Recentemente os benfiquistas regozijaram-se com o recorde mundial de votação de clubes: 85.422 votantes, num universo de 400.000. Meus caros, vêm atrasados 13 anos! No Montepio, que não suscita a paixão do futebol, nas eleições de 2012, Tomás Correia e Victor Melícias tiraram da cartola 84.675 votantes, num universo de 370.000! Digno do Guinness. (Então, Tomás queria manter a gestão comum do Banco e da Mutualista, e precisava exibir ao BP a “força” da sua representatividade).

Os benfiquistas regozijaram-se com o recorde mundial de votação de clubes: 85.422 votantes, num universo de 400.000. Meus caros, vêm atrasados 13 anos! No Montepio, nas eleições de 2012, Tomás Correia e Victor Melícias tiraram da cartola 84.675 votantes, num universo de 370.000!





Em 2018, já com a idoneidade de Tomás Correia ameaçada pela ASF, a sua administração a desmoronar-se e a concorrer separada às eleições (Ribeiro Mendes teve 8563 votos), e a oposição a crescer expressivamente (15.146 votos), Tomás continuou a vencer, esmagadoramente, com 42,4%, desafiando toda a racionalidade.
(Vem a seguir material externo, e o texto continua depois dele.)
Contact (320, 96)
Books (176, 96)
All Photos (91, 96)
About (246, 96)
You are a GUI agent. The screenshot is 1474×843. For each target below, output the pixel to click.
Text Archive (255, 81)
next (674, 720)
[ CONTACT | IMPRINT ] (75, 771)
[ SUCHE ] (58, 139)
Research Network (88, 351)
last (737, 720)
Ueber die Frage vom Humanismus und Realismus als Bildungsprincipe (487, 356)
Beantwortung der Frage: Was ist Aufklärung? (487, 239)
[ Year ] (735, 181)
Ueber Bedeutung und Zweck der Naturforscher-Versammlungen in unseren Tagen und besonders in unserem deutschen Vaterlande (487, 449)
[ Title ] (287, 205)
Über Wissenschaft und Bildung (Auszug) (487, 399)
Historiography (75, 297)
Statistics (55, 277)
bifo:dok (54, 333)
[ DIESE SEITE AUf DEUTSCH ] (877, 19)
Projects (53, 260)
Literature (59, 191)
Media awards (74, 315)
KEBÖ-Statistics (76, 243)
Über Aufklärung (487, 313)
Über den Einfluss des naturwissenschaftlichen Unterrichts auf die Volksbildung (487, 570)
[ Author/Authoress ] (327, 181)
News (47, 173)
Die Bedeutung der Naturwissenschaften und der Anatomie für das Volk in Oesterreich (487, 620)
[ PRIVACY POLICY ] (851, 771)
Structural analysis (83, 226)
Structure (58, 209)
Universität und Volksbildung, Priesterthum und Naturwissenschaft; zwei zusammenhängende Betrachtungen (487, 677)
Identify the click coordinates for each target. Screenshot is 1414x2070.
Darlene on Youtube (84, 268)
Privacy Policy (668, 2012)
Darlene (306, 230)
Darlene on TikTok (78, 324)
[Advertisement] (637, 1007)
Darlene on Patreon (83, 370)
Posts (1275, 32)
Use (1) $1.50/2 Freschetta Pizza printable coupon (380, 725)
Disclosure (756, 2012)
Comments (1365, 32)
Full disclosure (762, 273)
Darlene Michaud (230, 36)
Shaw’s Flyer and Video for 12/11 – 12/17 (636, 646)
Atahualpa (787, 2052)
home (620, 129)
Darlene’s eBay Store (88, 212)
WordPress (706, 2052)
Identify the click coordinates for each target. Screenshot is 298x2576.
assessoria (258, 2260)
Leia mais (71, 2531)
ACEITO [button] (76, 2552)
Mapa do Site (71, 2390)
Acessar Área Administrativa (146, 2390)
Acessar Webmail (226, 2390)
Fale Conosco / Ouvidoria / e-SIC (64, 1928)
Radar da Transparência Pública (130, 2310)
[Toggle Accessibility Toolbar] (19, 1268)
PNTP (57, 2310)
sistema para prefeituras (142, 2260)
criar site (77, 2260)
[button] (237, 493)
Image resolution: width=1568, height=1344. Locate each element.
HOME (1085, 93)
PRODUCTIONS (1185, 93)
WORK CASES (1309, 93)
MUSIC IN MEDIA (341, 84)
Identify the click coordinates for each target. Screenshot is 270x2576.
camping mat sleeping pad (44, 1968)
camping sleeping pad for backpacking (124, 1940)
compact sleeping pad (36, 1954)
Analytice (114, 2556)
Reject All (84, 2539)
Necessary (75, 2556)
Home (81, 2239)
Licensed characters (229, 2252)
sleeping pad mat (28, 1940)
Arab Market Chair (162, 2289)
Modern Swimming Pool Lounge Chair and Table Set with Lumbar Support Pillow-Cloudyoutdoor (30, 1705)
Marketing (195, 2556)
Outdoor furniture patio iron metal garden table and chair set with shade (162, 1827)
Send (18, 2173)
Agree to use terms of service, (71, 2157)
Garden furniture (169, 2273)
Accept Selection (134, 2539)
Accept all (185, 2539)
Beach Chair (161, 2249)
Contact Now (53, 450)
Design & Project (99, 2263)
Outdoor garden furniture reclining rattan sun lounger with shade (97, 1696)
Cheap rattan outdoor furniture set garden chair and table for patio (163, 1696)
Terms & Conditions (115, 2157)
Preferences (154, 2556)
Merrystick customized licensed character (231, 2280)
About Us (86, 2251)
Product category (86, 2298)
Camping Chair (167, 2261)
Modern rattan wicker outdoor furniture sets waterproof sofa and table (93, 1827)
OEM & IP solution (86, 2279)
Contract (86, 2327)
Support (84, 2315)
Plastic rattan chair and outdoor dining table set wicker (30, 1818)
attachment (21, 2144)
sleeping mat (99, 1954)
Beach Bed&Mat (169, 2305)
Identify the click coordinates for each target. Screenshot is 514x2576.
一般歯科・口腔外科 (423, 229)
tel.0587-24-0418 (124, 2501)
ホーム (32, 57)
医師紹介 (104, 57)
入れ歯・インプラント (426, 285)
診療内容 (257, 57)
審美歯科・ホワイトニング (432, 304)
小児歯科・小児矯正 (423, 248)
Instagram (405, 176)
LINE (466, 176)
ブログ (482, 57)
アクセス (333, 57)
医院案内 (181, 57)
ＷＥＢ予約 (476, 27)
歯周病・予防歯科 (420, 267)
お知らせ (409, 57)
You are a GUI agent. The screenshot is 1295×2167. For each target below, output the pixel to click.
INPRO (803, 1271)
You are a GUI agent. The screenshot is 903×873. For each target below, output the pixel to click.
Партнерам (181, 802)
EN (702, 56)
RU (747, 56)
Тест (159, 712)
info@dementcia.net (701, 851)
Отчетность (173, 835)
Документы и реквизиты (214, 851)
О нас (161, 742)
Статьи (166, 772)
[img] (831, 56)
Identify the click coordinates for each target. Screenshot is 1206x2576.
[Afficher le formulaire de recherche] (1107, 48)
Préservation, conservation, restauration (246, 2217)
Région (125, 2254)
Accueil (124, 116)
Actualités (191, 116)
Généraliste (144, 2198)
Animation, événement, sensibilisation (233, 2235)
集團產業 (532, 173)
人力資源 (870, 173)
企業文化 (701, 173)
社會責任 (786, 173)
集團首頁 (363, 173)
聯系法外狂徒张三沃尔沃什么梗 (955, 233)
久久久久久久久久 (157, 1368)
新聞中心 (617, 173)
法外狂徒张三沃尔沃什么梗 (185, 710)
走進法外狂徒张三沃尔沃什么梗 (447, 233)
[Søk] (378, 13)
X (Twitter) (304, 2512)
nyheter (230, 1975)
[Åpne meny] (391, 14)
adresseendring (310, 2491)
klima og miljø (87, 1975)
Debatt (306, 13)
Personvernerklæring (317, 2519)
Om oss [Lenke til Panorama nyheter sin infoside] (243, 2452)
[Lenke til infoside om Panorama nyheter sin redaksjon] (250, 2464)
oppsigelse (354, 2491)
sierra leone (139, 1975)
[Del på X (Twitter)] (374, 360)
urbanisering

O carácter massivo da trapaça, obviamente, deixa rasto. Quem atentar nas actas eleitorais estranhará o registo dos milhares de votos recebidos, mas que não são admitidos (7617, em 2012 ; 3561, em 2018), que espelham as irregularidades e as falsificações mais grosseiras, e são ponta visível do iceberg da trafulhice aceite.

Esperava-se, em 2021, que o novo figurino eleitoral introduzido pelo Código das Associações Mutualistas (CAM) restituísse credibilidade às eleições. Desilusão! O site My Montepio, através do qual se vota electronicamente, não identifica com segurança o associado e é um bar aberto para a fraude, sem a trabalheira da falsificação de assinaturas e envio de envelopes, como no voto por correspondência. Apesar de estas eleições terem sido disputadas por quatro candidaturas, com três originadas no campo institucional, a tradição cumpriu-se e o enfadonho Virgílio Lima arrasou com 48% da votação. A necessária para o controlo de todos os órgãos sociais.

Eleito apenas por 11.557 “votantes”, a fraca representatividade atormenta-o. Assim, no início deste ano, trouxe de volta o voto por correspondência à moda antiga, banido nas assembleias de 2020. Doravante, conta com o exército de subordinados para arrebanhar votos a seu favor, regressando ao passado de má memória.

3. O Montepio está refém do corrupto processo eleitoral da Mutualista que perpétua o poder absoluto dos incumbentes. O CAM de 2018 foi um arranjo, bem-sucedido, de Tomás Correia e Vieira da Silva, para encerrar a Mutualista num mausoléu e continuar a mantê-la sequestrada.


A actual ministra já admitiu que está a estudar uma revisão do CAM, aparentemente para a ASF assumir a sua supervisão. Não ouvi ninguém, até agora, pronunciar-se sobre o (não) funcionamento da Mutualista, sobre a (falta de) autonomia dos diferentes órgãos sociais, nem sobre o (viciado) processo eleitoral. E estas preocupações devem estar no centro do debate para devolver ao mutualismo do Montepio a esperança no futuro.

Senhora ministra, acabe com o sequestro! Liberte o Montepio!